Objectives: The lack of specific biochemical markers is a major drawback for the diagnosis of autoimmune pancreatitis (AIP). The aims were to characterize the autoantibody profiles in AIP and pancreatic ductal adenocarcinoma (PDAC) and to identify circulating autoantibodies that could be diagnostic markers differentiating PDAC and the AIP subtypes.
Methods: Tissue lysates obtained from the resected pancreas of patients with AIP and patients with PDAC were separated by 2-dimensional polyacrylamide gel electrophoresis subsequently immunoblotted with autologous sera. The immunoreactive spots were subjected to nanoscale liquid chromatography-electrospray ionization tandem mass spectrometry to identify serum autoantibodies to tissue-derived autoantigens associated with AIP and PDAC. Autoantibody concentrations for selected autoantigens were assessed by enzyme-linked immunosorbent assays.

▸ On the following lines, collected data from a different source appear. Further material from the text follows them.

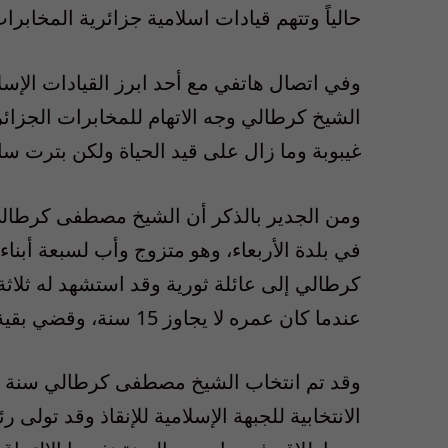
حالياً وتتهم قيادات اسلامية جزائرية المخابرات
وفي اتصال هاتفي مع أحد ابرز القيادات الإس
الشيخ كرطالي وجه الاتهام للمخابرات الجزائري
غيبوبة وما زال على قيد الحياة ولكن بترت سا
كرطالي إلى عائلة ثورية وقد استشهد له ثلاثة
عندما كان عمره لا يجاوز 15 سنة، وقضي بقية حياته يتيماً .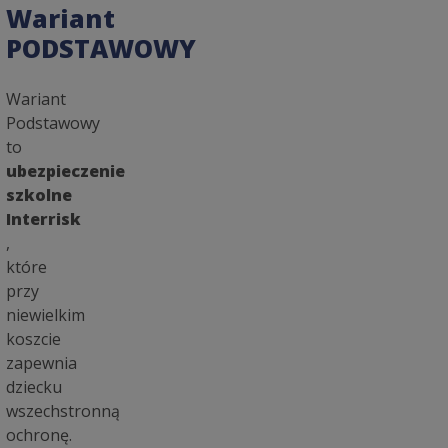
Wariant
PODSTAWOWY
Wariant
Podstawowy
to
ubezpieczenie
szkolne
Interrisk
,
które
przy
niewielkim
koszcie
zapewnia
dziecku
wszechstronną
ochronę.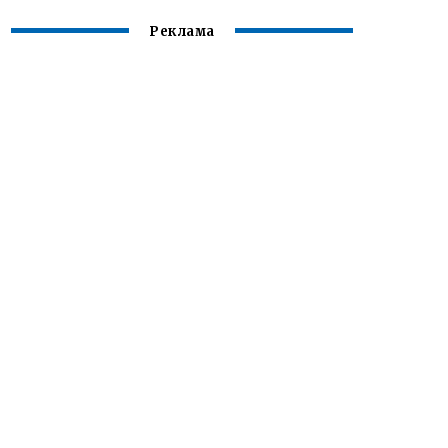
Реклама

Results: A total of 115 immunoreactive spots were identified by 2-dimensional polyacrylamide gel electrophoresis/immunobloting. Nanoscale liquid chromatography-electrospray ionization tandem mass spectrometry-based analysis revealed 68 autoantigens in AIP, 26 in PDAC, and 21 present in both diseases. Assessment of 13 selected AIP autoantibody serum levels revealed that 7 of them had significantly higher titers in AIP versus PDAC. IgG-directed against transaldolase could significantly differentiate between the 2 AIP subtypes.
Conclusions: The novel panel of AIP autoantibodies is promising to supplement the predictive tests for AIP of the currently known autoantigens and represent a basis for a combined blood test to differentiate AIP from PDAC in the future.